Any Stick Will Do
Any stick will do to beat a dog, goes the old saying, and the same rule seems to apply to the 43d president.
Megan McArdle has been doing a fantastic job covering the auto crisis, among the very best anywhere, but this latest blogpost of hers seems massively unfair to George W. Bush:
Austan Goolsbee recently complained on television that they're only embroiled in the auto mess because the Bush administration "kicked the can down the road". Keith Hennessy, who was in the Bush administration, says that's not quite how it happened: the administration proposed a more definitive resolution process, but the Obama transition team, which wanted more control over the process, declined.

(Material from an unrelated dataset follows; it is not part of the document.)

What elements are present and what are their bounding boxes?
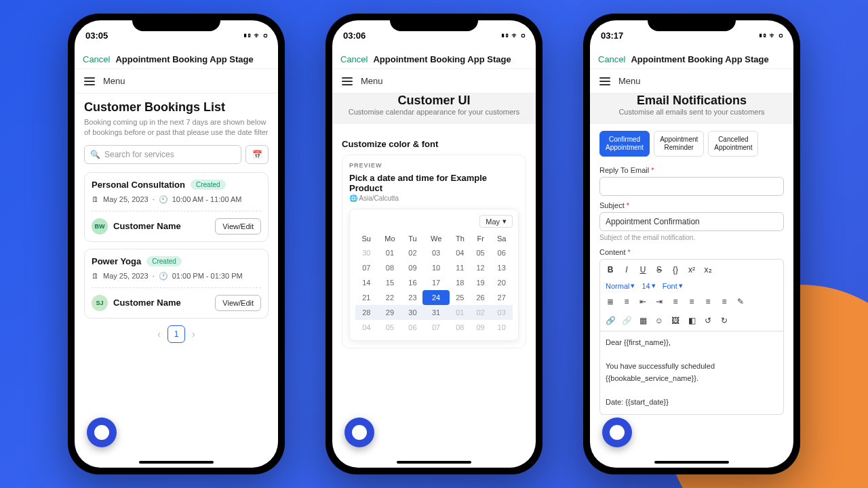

It seems to me that the Bush administration could hardly have resolved things any more quickly than they did; restructuring a company takes time. Nor did they have much political scope for bold action. But perhaps my old professor was voicing my secret suspicion: that the Bush administration only gave the automakers loans because they wanted to leave the incoming Democrats with an ugly, expensive, mess on their hands. If Bush had had a few more years in office, he might simply have let the automakers fail. But this way, he kept Michigan competitive, and forced the Democrats to spend huge, unpopular sums on a fairly naked bailout of a key labor constituent.

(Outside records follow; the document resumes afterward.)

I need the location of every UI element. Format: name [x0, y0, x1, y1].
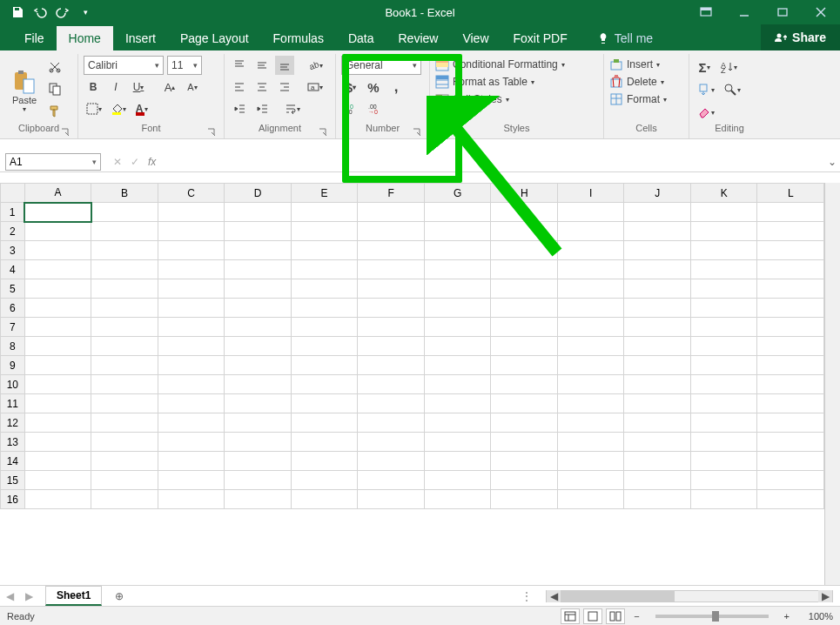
row-header[interactable]: 16: [1, 490, 25, 509]
cell[interactable]: [291, 203, 358, 222]
cell[interactable]: [757, 279, 824, 299]
cell[interactable]: [291, 490, 358, 509]
select-all-corner[interactable]: [1, 184, 25, 203]
save-icon[interactable]: [9, 3, 26, 21]
cell[interactable]: [158, 452, 225, 471]
cell[interactable]: [690, 394, 757, 413]
column-header[interactable]: G: [424, 184, 491, 203]
cell[interactable]: [91, 279, 158, 299]
cell[interactable]: [558, 394, 624, 413]
column-header[interactable]: J: [624, 184, 690, 203]
cell[interactable]: [757, 433, 824, 452]
paste-button[interactable]: Paste ▾: [5, 56, 44, 123]
column-header[interactable]: C: [158, 184, 225, 203]
dialog-launcher-icon[interactable]: [60, 127, 71, 138]
cell[interactable]: [24, 222, 91, 241]
cell[interactable]: [91, 413, 158, 433]
cell[interactable]: [558, 260, 624, 279]
cell[interactable]: [358, 413, 425, 433]
row-header[interactable]: 5: [1, 279, 25, 299]
cell[interactable]: [424, 222, 491, 241]
cell[interactable]: [491, 356, 558, 375]
cell[interactable]: [491, 299, 558, 318]
cell[interactable]: [624, 452, 690, 471]
cell[interactable]: [291, 241, 358, 260]
cell[interactable]: [757, 413, 824, 433]
cell[interactable]: [491, 413, 558, 433]
cell[interactable]: [225, 337, 292, 356]
cell[interactable]: [291, 471, 358, 490]
row-header[interactable]: 4: [1, 260, 25, 279]
cell[interactable]: [158, 318, 225, 337]
cell[interactable]: [690, 299, 757, 318]
copy-button[interactable]: [45, 79, 64, 98]
horizontal-scrollbar[interactable]: ◀ ▶: [546, 590, 833, 602]
cell[interactable]: [358, 203, 425, 222]
cell[interactable]: [424, 375, 491, 394]
cell[interactable]: [358, 452, 425, 471]
name-box[interactable]: A1 ▾: [5, 153, 101, 171]
conditional-formatting-button[interactable]: Conditional Formatting▾: [435, 57, 598, 71]
cell[interactable]: [757, 356, 824, 375]
column-header[interactable]: H: [491, 184, 558, 203]
cell[interactable]: [24, 299, 91, 318]
zoom-slider[interactable]: [655, 615, 769, 618]
scroll-right-icon[interactable]: ▶: [818, 590, 832, 602]
cell[interactable]: [690, 203, 757, 222]
split-handle-icon[interactable]: ⋮: [521, 590, 534, 602]
cell[interactable]: [225, 299, 292, 318]
cell[interactable]: [291, 279, 358, 299]
cell[interactable]: [24, 241, 91, 260]
cell[interactable]: [358, 490, 425, 509]
cell[interactable]: [158, 260, 225, 279]
tab-view[interactable]: View: [450, 26, 501, 50]
cell[interactable]: [358, 241, 425, 260]
cell[interactable]: [424, 394, 491, 413]
cell[interactable]: [757, 203, 824, 222]
cell[interactable]: [158, 375, 225, 394]
cell-styles-button[interactable]: Cell Styles▾: [435, 92, 598, 106]
cell[interactable]: [91, 222, 158, 241]
cell[interactable]: [358, 375, 425, 394]
worksheet-grid[interactable]: ABCDEFGHIJKL12345678910111213141516: [0, 183, 840, 585]
cell[interactable]: [757, 337, 824, 356]
share-button[interactable]: Share: [761, 24, 840, 50]
cell[interactable]: [225, 394, 292, 413]
tab-home[interactable]: Home: [57, 26, 113, 50]
cancel-formula-icon[interactable]: ✕: [113, 156, 122, 168]
autosum-button[interactable]: Σ▾: [695, 57, 714, 77]
page-break-view-button[interactable]: [606, 608, 625, 624]
cell[interactable]: [624, 203, 690, 222]
cell[interactable]: [291, 356, 358, 375]
cell[interactable]: [558, 471, 624, 490]
cell[interactable]: [558, 337, 624, 356]
sheet-tab[interactable]: Sheet1: [45, 586, 102, 606]
cell[interactable]: [424, 490, 491, 509]
accounting-format-button[interactable]: $▾: [341, 77, 360, 97]
sheet-nav-next-icon[interactable]: ▶: [19, 587, 38, 606]
cell[interactable]: [558, 413, 624, 433]
expand-formula-bar-icon[interactable]: ⌄: [824, 156, 840, 168]
cell[interactable]: [491, 260, 558, 279]
cell[interactable]: [491, 222, 558, 241]
cell[interactable]: [491, 394, 558, 413]
tab-file[interactable]: File: [12, 26, 57, 50]
italic-button[interactable]: I: [106, 77, 125, 97]
merge-center-button[interactable]: a▾: [305, 77, 326, 97]
find-select-button[interactable]: ▾: [721, 80, 743, 99]
decrease-indent-button[interactable]: [230, 99, 249, 118]
row-header[interactable]: 10: [1, 375, 25, 394]
cell[interactable]: [24, 356, 91, 375]
cell[interactable]: [624, 413, 690, 433]
cell[interactable]: [24, 203, 91, 222]
cell[interactable]: [491, 375, 558, 394]
cell[interactable]: [558, 299, 624, 318]
cell[interactable]: [158, 433, 225, 452]
row-header[interactable]: 14: [1, 452, 25, 471]
cell[interactable]: [424, 433, 491, 452]
cell[interactable]: [24, 452, 91, 471]
align-middle-button[interactable]: [252, 56, 272, 75]
cell[interactable]: [225, 452, 292, 471]
cell[interactable]: [690, 413, 757, 433]
cell[interactable]: [91, 260, 158, 279]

Now consider the implied alternative here.
The request for federal aid for GM, Ford and Chrysler is presented Oct. 30, 2008, by the auto state governors, led by Michigan's Jennifer Granholm.
It is Nov. 7, 2008, when GM declares it is heading for insolvency.
The car companies themselves ask for a bailout on Nov. 18.
Is it suggested that the outgoing administration of George W. Bush - an administration that had just been repudiated at the polls on a scale not seen since 1980 - should have made the bold decision to kill the Detroit companies then and there, foreclosing options for the new president? Seriously? Can you imagine what the reaction among Democrats would have been? And for once - rightly so.
Megan believes that GM should have been allowed to fail. I agree. So probably did George Bush. But he had the grace to appreciate that this was not a decision for him to make at this point in the political cycle. He extended the Detroit companies enough credit to sustain them until the new administration arrived. If this new administration finds that responsibility uncomfortable, it says more about them than it does about George Bush.
And by the way: Do please notice that the timeline here shows that the major decisions were all made after election day. Besides, Michigan was never going to be competitive in 2008, and no Republican decision-maker ever imagined otherwise.